### RECORD SET
- - -

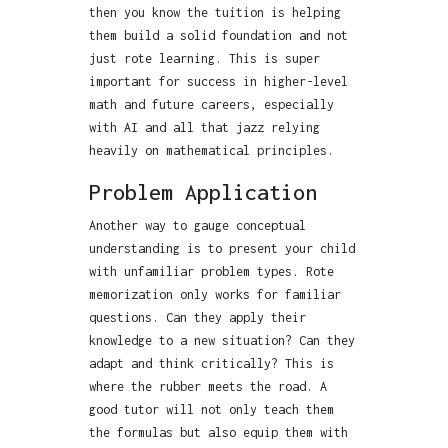
then you know the tuition is helping
them build a solid foundation and not
just rote learning. This is super
important for success in higher-level
math and future careers, especially
with AI and all that jazz relying
heavily on mathematical principles.
Problem Application
Another way to gauge conceptual
understanding is to present your child
with unfamiliar problem types. Rote
memorization only works for familiar
questions. Can they apply their
knowledge to a new situation? Can they
adapt and think critically? This is
where the rubber meets the road. A
good tutor will not only teach them
the formulas but also equip them with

- - -

### TASK REQUIREMENTS
Repeat the data verbatim, excluding all pictures.

### EXERCISE RESPONSE
then you know the tuition is helping
them build a solid foundation and not
just rote learning. This is super
important for success in higher-level
math and future careers, especially
with AI and all that jazz relying
heavily on mathematical principles.
Problem Application
Another way to gauge conceptual
understanding is to present your child
with unfamiliar problem types. Rote
memorization only works for familiar
questions. Can they apply their
knowledge to a new situation? Can they
adapt and think critically? This is
where the rubber meets the road. A
good tutor will not only teach them
the formulas but also equip them with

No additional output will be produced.